Лейтенант подымается из-за стола, подходит ко мне.
— Дыхните!
Я дышу.
— Еще раз дыхните!
Еще раз дышу.
— Нет, кажется, трезв. Тем хуже. Зачем срывали афишу?
Я молчу.
— Я вас спрашиваю, гражданин: зачем срывали афишу?
Я не отвечаю.
— Вообще, товарищ лейтенант, он какой-то чудной. Я это сразу заметил, когда он еще стоял на Невском. Идет снег, а он не прячется — стоит и стоит под снегом. Может, он не вполне…
— А он испортил афишу?
— Нет, не испортил. Но пытался. Афиша, видать, хорошо приклеена. Крепким клеем.
— Предъявите документы!
Предъявляю. Лейтенант выписывает данные из моего паспорта в большую амбарную книгу. Возвращает паспорт.

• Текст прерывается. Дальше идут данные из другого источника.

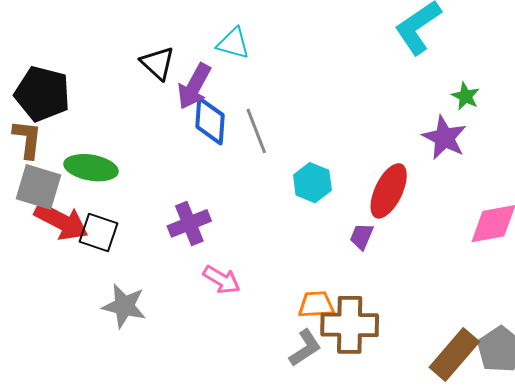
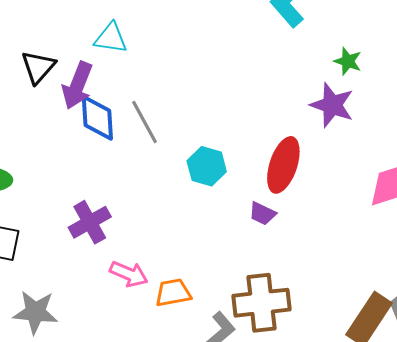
black triangle: (158, 63) -> (38, 67), turned 36
purple trapezoid: (362, 237) -> (262, 214), turned -80
orange trapezoid: (316, 305) -> (173, 293), moved

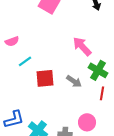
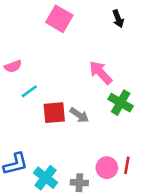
gray arrow: (74, 81) -> (79, 115), moved
red line: (102, 93) -> (127, 165), moved

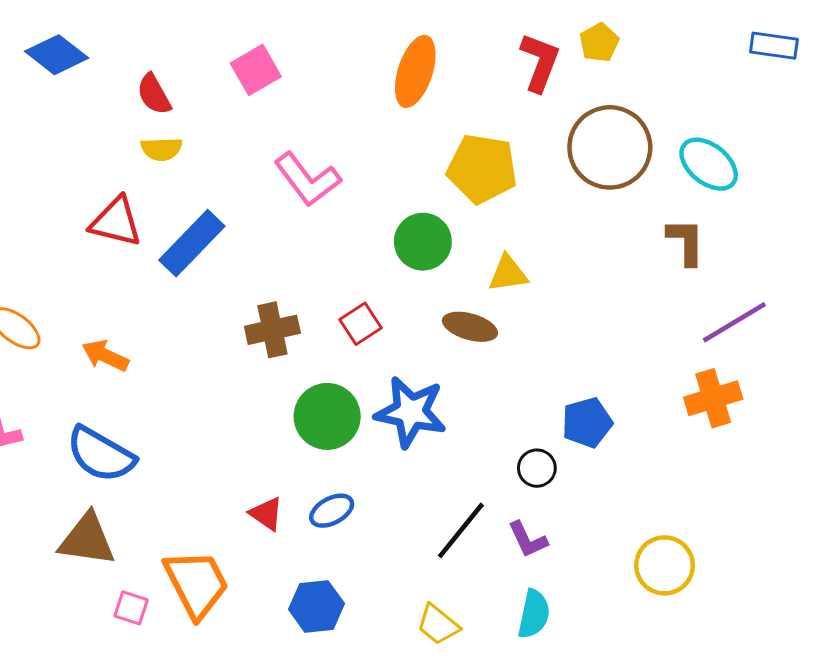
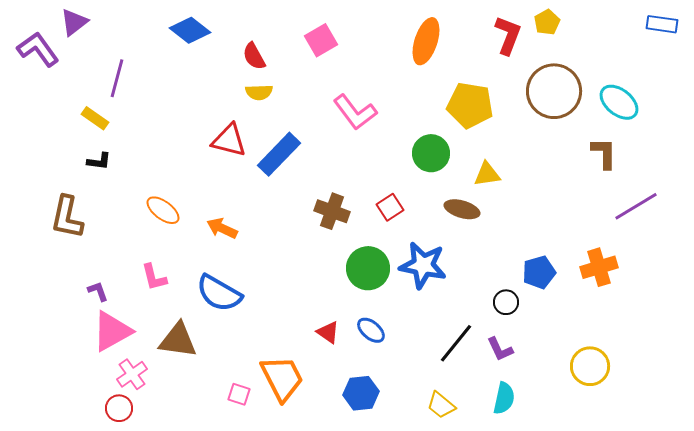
brown cross: (272, 330) -> (332, 211), turned 32
orange cross: (713, 398) -> (599, 267), moved
blue ellipse: (332, 511) -> (371, 330), turned 68
brown triangle: (87, 540) -> (178, 340), moved

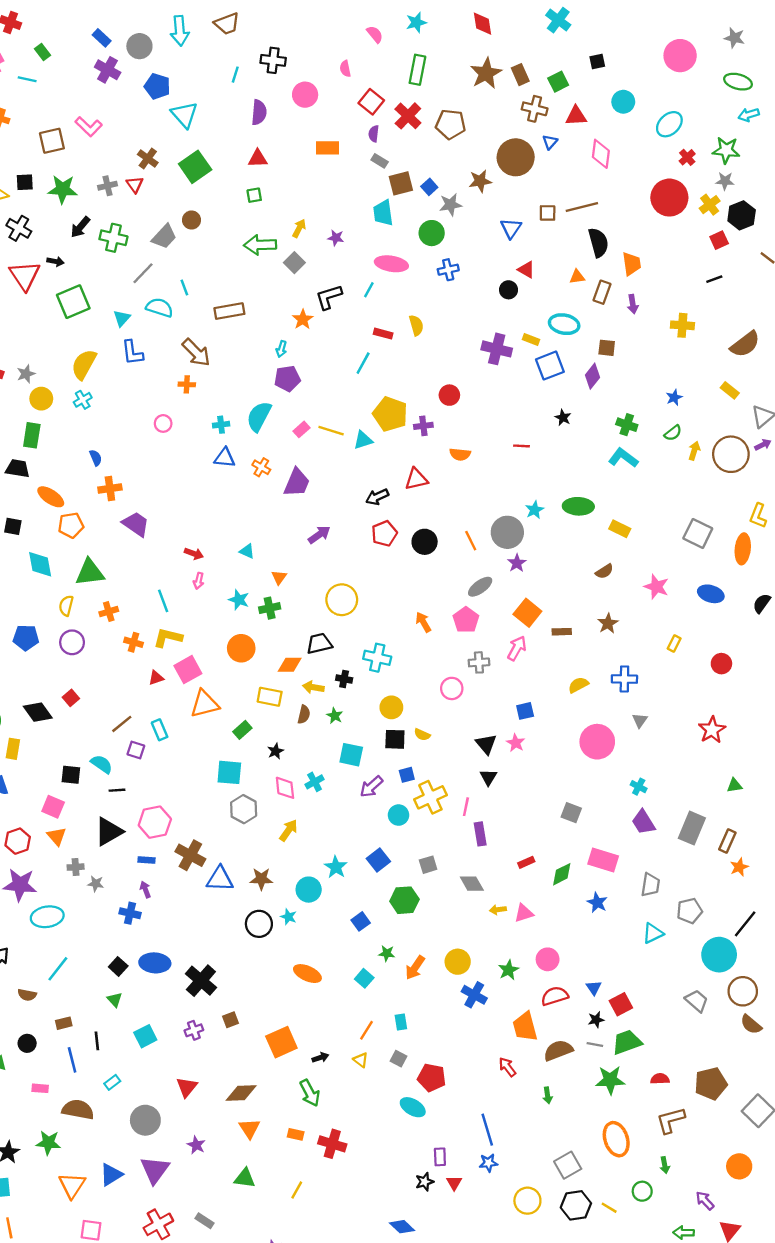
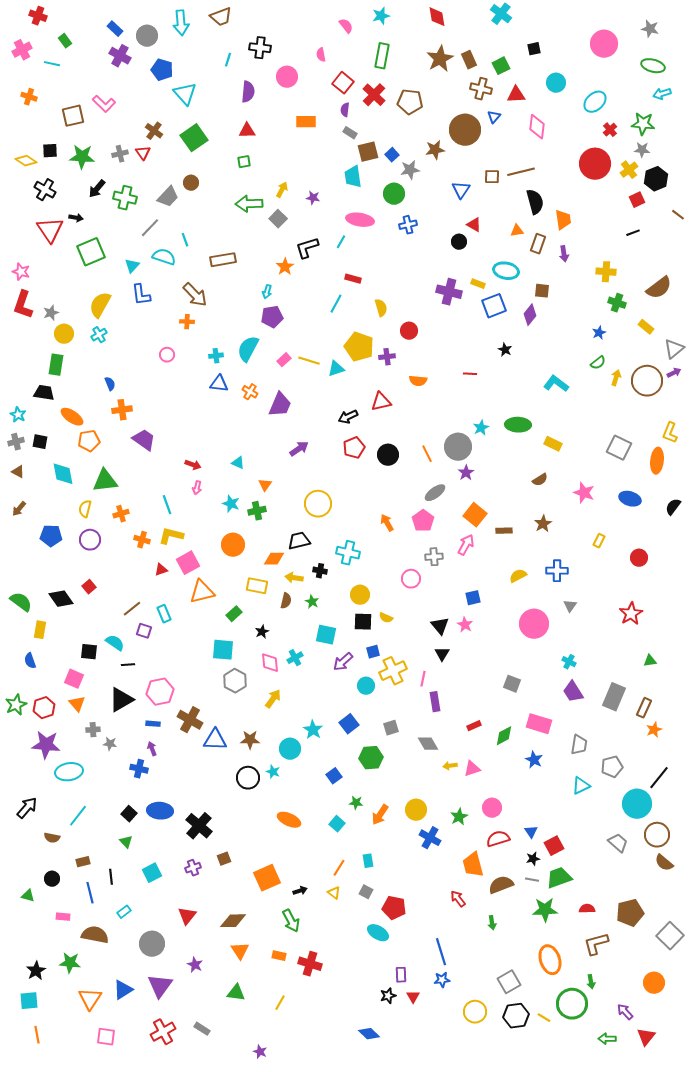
yellow semicircle: (416, 325) -> (381, 308), moved
green cross: (627, 425) -> (617, 303), moved
green circle: (642, 1191) -> (572, 1004), size x1.8

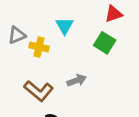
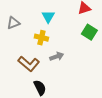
green square: (105, 43) -> (89, 32), moved
yellow cross: (39, 47) -> (41, 38), moved

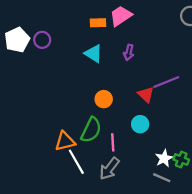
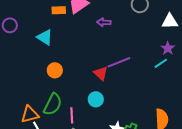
purple arrow: (129, 52) -> (104, 22), moved, turned 80
cyan triangle: (93, 54) -> (45, 37), moved
orange circle: (104, 99) -> (55, 70), moved

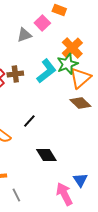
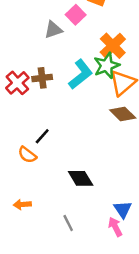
black line: (29, 121) -> (42, 136), moved
pink arrow: (64, 194) -> (115, 227), moved, size x0.7
gray line: (16, 195) -> (68, 223), moved

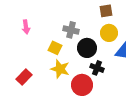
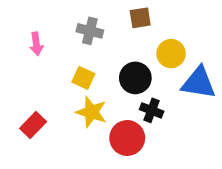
brown square: (106, 11) -> (140, 18), moved
gray cross: (71, 30) -> (90, 31), moved

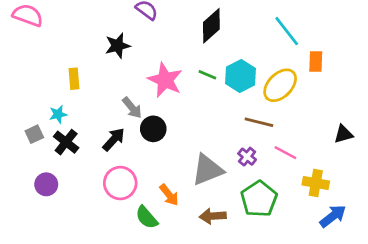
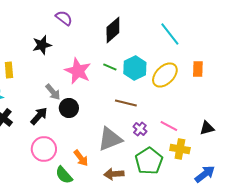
orange rectangle: (316, 61) -> (198, 69), moved
brown line: (259, 122) -> (126, 103), moved
black triangle: (344, 134) -> (207, 128), moved
yellow cross: (316, 183) -> (180, 149), moved

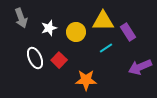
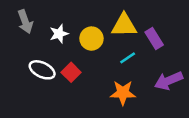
white ellipse: (35, 58) -> (42, 70), turned -40
orange star: (86, 80) -> (123, 93), moved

— Что же вы, гражданин! Вроде бы интеллигентный, приличный и немолодой уже человек, а ведете себя как мальчишка. Что же вы озорничаете, гражданин? И что вы все молчите? Ладно, Загидулин, пусть идет. Он, сдается мне, и впрямь не в себе.

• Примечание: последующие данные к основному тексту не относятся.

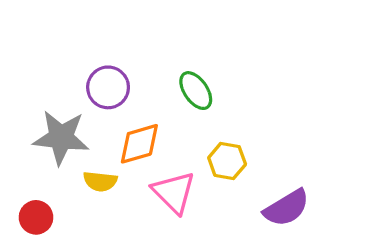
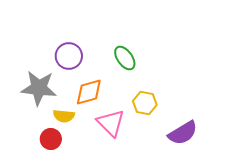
red circle: (36, 217) -> (51, 139), moved

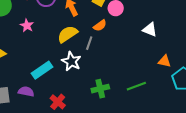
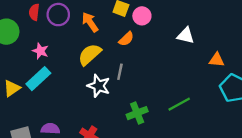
gray line: (89, 43) -> (120, 72), moved
orange triangle: (164, 61) -> (217, 60), moved
cyan rectangle: (42, 70) -> (38, 79), moved

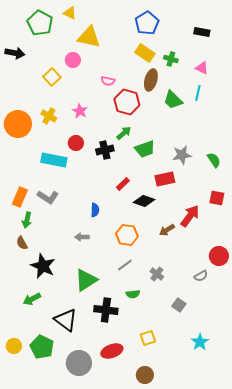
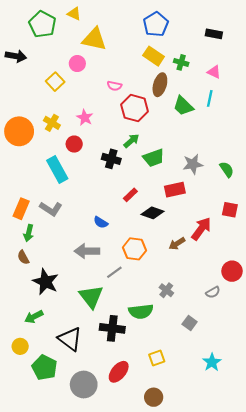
red circle: (76, 143) -> (74, 144), moved
black cross: (105, 150) -> (111, 159), turned 30
cyan rectangle: (54, 160) -> (57, 169), turned 50
blue semicircle: (95, 210) -> (101, 222), turned 120
gray arrow: (82, 237) -> (87, 251), size x1.6
gray line: (125, 265) -> (114, 272), moved
green triangle: (86, 280) -> (91, 297), turned -35
green semicircle: (133, 294) -> (141, 311), size x1.6
yellow circle: (14, 346) -> (20, 346), moved
red ellipse: (112, 351) -> (119, 372), turned -30

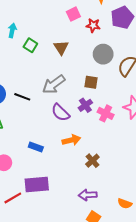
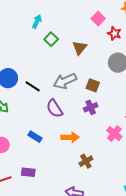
pink square: (73, 14) -> (98, 19), turned -32
brown square: (91, 82) -> (93, 85), moved
purple semicircle: (60, 113) -> (55, 109), moved
pink cross: (106, 113) -> (114, 134), moved
purple rectangle: (37, 185) -> (28, 172), size x0.6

— У меня горе, — говорю я вдруг. И будто не я это говорю, а кто-то другой, во мне находящийся и мне незнакомый, говорит помимо моей воли. "Зачем, зачем я это говорю?" — думаю я с тоской и отвращением к себе, но продолжаю говорить: — У меня умерла любимая женщина, жена. Только что. Два часа тому назад. Она артистка. Ее имя на той афише.
Теперь замолкает лейтенант. И Загидулин тоже молчит, опустив глаза. Пауза тянется долго.
— Та-а-ак, — произносит наконец лейтенант и снова умолкает. — Загидулин, — говорит он, вдоволь намолчавшись, — бери машину, сажай в нее гражданина, поезжайте на Невский и снимите афишу. Пусть гражданин возьмет ее себе. После отвезешь его домой.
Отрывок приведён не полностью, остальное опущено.